= Deni Carise =

American psychologist

Deni Carise is an American clinical psychologist, adjunct professor of psychiatry at the University of Pennsylvania and researcher in substance use disorder treatment.

==Education==
Carise was educated at Drexel/Hahnemann University Hospital, Philadelphia, Pennsylvania, graduating with a B.S. in Mental Health Sciences in 1988 and a Ph.D. in Clinical Psychology in 1993.

She completed an internship in behavioral medicine at Homewood (part of Johns Hopkins University Health System) and Union Memorial Hospital, followed by a NIDA-Funded Post-Doctoral fellowship at the University of Pennsylvania’s Center for Studies of Addiction.

== Career ==
Between 1994 and 2010, Carise served as director of the Treatment Systems Research Section of the Treatment Research Institute, Philadelphia, Pennsylvania. She has been an adjunct professor of psychiatry at the University of Pennsylvania since 1996.

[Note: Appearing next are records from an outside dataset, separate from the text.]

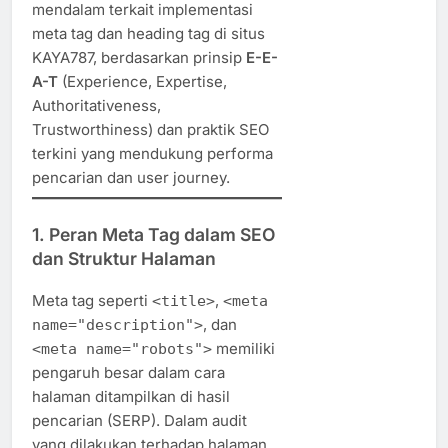
mendalam terkait implementasi
meta tag dan heading tag di situs
KAYA787, berdasarkan prinsip
E-E-
A-T
(Experience, Expertise,
Authoritativeness,
Trustworthiness) dan praktik SEO
terkini yang mendukung performa
pencarian dan user journey.
1.
Peran Meta Tag dalam SEO
dan Struktur Halaman
Meta tag seperti
,
<title>
<meta
, dan
name="description">
memiliki
<meta name="robots">
pengaruh besar dalam cara
halaman ditampilkan di hasil
pencarian (SERP). Dalam audit
yang dilakukan terhadap halaman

In 2013, she was consulted for Martin Scorsese’s The Wolf of Wall Street movie, coaching the cast acting under the influence of cocaine and Quaaludes. Recently, she provided expert information on heroin use, Narcan administration and the opioid epidemic for the film Sno Babies (2020).

She has been featured in segments on Nightline, MSNBC, Fox News, ABC, CBS, and NBC.

==Scholarly works==
She has published over 100 scholarly articles, books, and chapters, ranging over a wide variety of topics on substance use disorder and its treatment. Further, her research has garnered over 1,975 citations.